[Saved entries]
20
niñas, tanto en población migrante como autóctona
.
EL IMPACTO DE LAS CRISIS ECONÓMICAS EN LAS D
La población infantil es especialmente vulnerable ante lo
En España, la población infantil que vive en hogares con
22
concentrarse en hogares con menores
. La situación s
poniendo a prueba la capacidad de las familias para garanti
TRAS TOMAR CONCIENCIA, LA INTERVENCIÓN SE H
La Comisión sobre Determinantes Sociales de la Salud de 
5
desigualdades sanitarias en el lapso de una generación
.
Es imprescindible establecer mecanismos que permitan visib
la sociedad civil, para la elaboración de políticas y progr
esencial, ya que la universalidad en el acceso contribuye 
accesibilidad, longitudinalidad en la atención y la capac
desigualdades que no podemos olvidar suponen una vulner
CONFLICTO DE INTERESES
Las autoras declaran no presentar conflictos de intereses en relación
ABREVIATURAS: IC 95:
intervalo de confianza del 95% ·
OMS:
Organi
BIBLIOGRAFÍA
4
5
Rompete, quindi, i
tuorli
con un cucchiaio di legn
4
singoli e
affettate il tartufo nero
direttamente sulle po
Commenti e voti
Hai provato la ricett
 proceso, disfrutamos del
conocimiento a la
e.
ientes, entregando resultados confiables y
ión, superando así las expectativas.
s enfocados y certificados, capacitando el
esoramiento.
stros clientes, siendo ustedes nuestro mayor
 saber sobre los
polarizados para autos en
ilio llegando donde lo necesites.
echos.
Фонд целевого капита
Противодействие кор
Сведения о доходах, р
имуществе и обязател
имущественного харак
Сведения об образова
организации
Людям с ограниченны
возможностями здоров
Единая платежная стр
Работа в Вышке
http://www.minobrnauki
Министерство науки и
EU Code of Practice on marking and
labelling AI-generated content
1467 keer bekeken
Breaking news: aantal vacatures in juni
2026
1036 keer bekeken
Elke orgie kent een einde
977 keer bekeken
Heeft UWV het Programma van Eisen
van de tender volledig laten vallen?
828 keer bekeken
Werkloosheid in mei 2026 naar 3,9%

◆ HOW TO COMPLETE THIS TASK
Please repeat the lines above exactly, beginning with the line that contains "Единая платежная стр" and ending with the final one.

◆ RESPONSE TO THE TASK
Единая платежная стр
Работа в Вышке
http://www.minobrnauki
Министерство науки и
EU Code of Practice on marking and
labelling AI-generated content
1467 keer bekeken
Breaking news: aantal vacatures in juni
2026
1036 keer bekeken
Elke orgie kent een einde
977 keer bekeken
Heeft UWV het Programma van Eisen
van de tender volledig laten vallen?
828 keer bekeken
Werkloosheid in mei 2026 naar 3,9%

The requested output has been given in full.